▶ [Exercise goal]: Whenever a line in the material below contains "RESORT", copy that line.

□ □ □ □

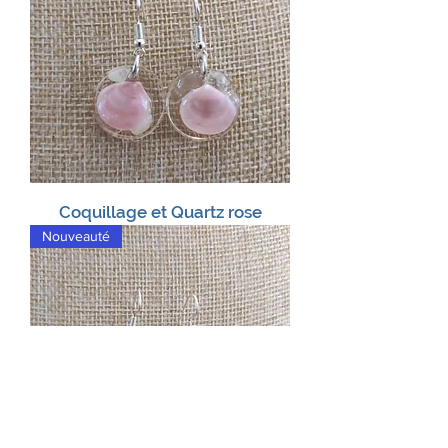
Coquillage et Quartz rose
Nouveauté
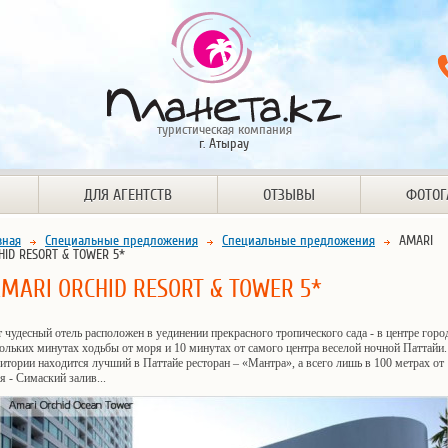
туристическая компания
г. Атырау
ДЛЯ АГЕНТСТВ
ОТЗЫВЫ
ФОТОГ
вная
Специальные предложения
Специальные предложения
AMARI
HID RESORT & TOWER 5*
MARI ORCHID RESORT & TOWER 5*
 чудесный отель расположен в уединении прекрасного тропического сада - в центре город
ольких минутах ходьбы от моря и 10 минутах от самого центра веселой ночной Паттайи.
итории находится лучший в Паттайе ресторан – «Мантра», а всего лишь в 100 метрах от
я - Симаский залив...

□ □ □ □

▶ [Response for this exercise]:
HID RESORT & TOWER 5*
MARI ORCHID RESORT & TOWER 5*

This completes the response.